Queste figure societarie sono dette di regime residuale, infatti pattuendo un contratto di società, se non s’è nessuna altra formulazione tra i contraenti, dunque manca la duplice lista dei soci per le società in accomandita, e l’iter per la costituzione di spa , non essendo semplice poiché l’attività è commerciale, avremo una snc.

Essendo i contratti di società in numerus clausus, l’autonomia privata viene in parte limitata, si può però porre rimedio colle clausole atipiche , potendo i modelli legislativi in qualche modo essere adattati alle singole fattispecie.

In linea del tutto generale si può dire che elementi cogenti alle tipologie societarie sono le responsabilità verso l’esterno e nella gestio.
Accorti  dell’incompatibilità di una clausola atipica, questa sarà sottoposta all’istituto della nullità della stessa , 1419.
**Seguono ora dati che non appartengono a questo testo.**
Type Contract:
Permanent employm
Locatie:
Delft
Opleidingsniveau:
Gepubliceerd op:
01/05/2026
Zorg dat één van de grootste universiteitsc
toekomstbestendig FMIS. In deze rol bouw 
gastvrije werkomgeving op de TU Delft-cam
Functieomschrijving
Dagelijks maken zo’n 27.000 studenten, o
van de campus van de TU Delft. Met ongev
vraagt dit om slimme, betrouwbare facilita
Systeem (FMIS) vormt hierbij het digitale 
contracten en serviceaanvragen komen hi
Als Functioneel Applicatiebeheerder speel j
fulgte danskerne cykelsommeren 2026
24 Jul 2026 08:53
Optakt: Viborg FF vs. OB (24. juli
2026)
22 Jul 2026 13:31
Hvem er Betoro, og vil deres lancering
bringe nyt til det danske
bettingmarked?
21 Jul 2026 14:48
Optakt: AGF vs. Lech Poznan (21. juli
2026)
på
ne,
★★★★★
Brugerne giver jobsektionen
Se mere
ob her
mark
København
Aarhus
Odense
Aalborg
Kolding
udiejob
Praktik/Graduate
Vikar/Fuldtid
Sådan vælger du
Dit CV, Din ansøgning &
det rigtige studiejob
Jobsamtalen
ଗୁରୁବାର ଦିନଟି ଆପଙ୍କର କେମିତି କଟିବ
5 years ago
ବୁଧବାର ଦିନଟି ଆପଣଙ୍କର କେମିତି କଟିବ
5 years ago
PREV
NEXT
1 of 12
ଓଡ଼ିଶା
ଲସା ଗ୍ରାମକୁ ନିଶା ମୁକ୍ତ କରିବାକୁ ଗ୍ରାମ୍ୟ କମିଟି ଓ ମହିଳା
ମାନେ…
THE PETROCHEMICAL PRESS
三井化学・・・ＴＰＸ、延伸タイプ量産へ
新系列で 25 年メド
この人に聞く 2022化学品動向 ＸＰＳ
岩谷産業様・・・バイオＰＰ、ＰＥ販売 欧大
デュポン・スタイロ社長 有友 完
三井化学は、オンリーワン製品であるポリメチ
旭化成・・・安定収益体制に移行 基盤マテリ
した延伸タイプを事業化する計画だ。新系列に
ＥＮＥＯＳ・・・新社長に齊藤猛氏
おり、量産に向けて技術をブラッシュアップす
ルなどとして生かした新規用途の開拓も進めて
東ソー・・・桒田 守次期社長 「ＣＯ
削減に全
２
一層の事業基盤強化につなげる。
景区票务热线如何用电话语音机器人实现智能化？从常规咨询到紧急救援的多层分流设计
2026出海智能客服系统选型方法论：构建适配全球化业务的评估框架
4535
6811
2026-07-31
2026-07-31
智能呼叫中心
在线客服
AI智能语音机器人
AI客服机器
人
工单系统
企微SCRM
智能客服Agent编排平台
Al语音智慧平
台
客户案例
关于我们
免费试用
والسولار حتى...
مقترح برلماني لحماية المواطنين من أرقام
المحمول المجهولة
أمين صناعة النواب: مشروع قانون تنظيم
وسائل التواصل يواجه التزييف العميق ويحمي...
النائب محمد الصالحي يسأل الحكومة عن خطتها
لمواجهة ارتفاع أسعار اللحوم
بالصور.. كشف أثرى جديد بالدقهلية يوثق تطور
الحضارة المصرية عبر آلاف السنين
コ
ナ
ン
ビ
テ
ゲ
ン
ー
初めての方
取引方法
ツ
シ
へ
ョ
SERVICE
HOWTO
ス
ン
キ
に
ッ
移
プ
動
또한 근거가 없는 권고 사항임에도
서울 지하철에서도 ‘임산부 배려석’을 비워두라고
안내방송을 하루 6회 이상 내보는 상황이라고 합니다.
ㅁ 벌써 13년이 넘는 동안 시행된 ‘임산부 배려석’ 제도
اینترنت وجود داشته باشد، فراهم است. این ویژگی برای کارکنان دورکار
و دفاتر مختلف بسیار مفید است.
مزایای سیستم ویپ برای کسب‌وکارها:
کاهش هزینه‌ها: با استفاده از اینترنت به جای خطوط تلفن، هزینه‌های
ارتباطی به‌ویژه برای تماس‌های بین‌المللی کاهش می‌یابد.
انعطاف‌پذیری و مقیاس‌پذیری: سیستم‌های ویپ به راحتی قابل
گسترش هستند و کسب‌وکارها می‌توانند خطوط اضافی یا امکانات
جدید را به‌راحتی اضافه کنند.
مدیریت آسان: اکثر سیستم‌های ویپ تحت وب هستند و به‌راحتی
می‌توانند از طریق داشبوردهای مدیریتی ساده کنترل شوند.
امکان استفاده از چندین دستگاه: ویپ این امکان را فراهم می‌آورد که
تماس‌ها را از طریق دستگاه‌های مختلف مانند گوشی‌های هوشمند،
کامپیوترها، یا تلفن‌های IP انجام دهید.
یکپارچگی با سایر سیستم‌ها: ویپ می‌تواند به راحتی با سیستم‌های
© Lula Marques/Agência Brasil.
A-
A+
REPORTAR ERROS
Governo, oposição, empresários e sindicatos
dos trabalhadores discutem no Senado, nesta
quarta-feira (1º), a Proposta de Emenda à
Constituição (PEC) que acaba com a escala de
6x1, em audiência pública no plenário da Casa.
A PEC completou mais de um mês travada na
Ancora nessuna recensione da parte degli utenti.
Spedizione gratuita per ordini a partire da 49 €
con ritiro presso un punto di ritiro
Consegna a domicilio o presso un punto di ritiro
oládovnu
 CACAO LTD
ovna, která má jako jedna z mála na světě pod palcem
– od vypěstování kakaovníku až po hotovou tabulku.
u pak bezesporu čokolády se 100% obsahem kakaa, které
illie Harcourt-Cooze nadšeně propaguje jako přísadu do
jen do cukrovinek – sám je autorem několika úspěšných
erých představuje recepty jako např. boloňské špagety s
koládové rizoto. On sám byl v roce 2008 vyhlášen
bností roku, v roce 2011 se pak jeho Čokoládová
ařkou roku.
Invece è del tutto imprevisti la figura della società atipica, questo perché, trattandosi di società che hanno dunque a che fare coll’esterno, si deve tutelare il terzo dal potenziale regime atipico della rappresentanza della società non contemplata nell’ordinamento. Dunque vige il principio della certezza nei traffici giuridici.

Diverse dalle clausole atipiche sono i patti parasociali, accordi presi da taluni soci al momento della costituzione, o posteriormente a questa, di assumere certi atteggiamenti non contemplati nell’atto costitutivo, per cui si possono avere sindacati di voto, quando si sceglie per chi votare, e voteranno tutti quelli del patto parasociale, oppure sindacati di blocco, ci si obbliga a non vendere le partecipazione per mantenere omogenea della compagine.

I patti parasociali, non essendo disciplinati nella costituzione societaria, hanno solo effetti obbligatori tra gli associati ai patti.

 

Contratto di società e organizzazione.

La società è un insieme un contratto e forma di organizzazione giuridica di futura attività economica.
In effetti dall’autonomia privata , società – contratto, nasce un complesso di persone e mezzi, società – organizzazione, strumentale alla società ex 2247.

Il socio così investito dal contratto, viene sottoposto allo status socii, insieme variegato di doveri e diritti, enucleabili in due grandi categorie:

  • situazioni di natura amministrativa
  • situazioni di natura patrimoniale.

La società semplice
La società in nome collettivo.

Società semplice, società in nome collettivo e società in accomandita semplice sono società di persone, quella semplice rappresenta il default delle società con commerciali, quella in nome collettivo per le società commerciali.

Pure essendo desueto il tipo semplice, è di estrema importanza la sua disciplina, in quanto è la base di tutta quella delle società di persone, la disciplina delle s. s. va dal 2251 al 2290, è in effetti lo statuto generale delle società di persone.

LA COSTITUZIONE DELLA SOCIETA’.

L’atto costitutivo. Forma e contenuto.

Per quando riguarda l’atto costitutivo si s. s. non c’è nessun obbligo formale da parte dei contraenti, “non è soggetto a forme speciali, salvo quelle richieste dalla natura dei conferimenti”, 2251.
La legge 580/93 a parziale deroga del codice civile, prevede l’iscrizione anche delle società semplici, iscrizione che avverrà una sezione speciale del registro delle imprese, e che ha solo effetto di pubblicità notizia
Il contratto di società semplice è dunque di semplice applicazione, può anche essere fatto in forma verbale o per facta concludentia (società di fatto).

Per le snc, le regole sono simili, infatti pure prevedendo particolari criteri di forma e di contenuto (2296, 2295), queste sono essenziali solo per la regolarità dell’iscrizione dell’atto nel registro delle imprese, ma no hanno di per loro carattere costitutivo come per le società di capitali.

La mancata registrazione comporta solo la non regolarità della snc, c.d. snc non registrata, il che comporta per i soci una disciplina meno favorevole, rimandandoli a quella delle s. s.
(2297).

La snc è regolare se iscritta nel registro delle imprese, irregolare se:
# società di fatto, per cui non è nemmeno stato redatto l’atto costitutivo
# società irregolare in senso proprio se pur essendo redatto non è stato depositato,
tuttavia per entrambe la disciplina è quella della snc irregolare.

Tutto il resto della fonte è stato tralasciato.